*EXERCISE AIM*: All of the data below should be copied exactly as it stands.

(Stored items)

= Beginning of Section =

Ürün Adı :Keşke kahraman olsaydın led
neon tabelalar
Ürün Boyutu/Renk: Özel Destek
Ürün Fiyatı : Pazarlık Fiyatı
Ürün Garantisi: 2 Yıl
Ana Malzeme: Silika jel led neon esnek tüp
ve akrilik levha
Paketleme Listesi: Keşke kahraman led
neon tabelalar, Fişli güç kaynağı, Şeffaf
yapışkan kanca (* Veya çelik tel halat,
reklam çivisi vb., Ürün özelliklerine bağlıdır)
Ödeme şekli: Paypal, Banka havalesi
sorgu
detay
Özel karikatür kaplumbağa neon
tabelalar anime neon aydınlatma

= End of Section =

*EXPECTED ANSWER*:
Ürün Adı :Keşke kahraman olsaydın led
neon tabelalar
Ürün Boyutu/Renk: Özel Destek
Ürün Fiyatı : Pazarlık Fiyatı
Ürün Garantisi: 2 Yıl
Ana Malzeme: Silika jel led neon esnek tüp
ve akrilik levha
Paketleme Listesi: Keşke kahraman led
neon tabelalar, Fişli güç kaynağı, Şeffaf
yapışkan kanca (* Veya çelik tel halat,
reklam çivisi vb., Ürün özelliklerine bağlıdır)
Ödeme şekli: Paypal, Banka havalesi
sorgu
detay
Özel karikatür kaplumbağa neon
tabelalar anime neon aydınlatma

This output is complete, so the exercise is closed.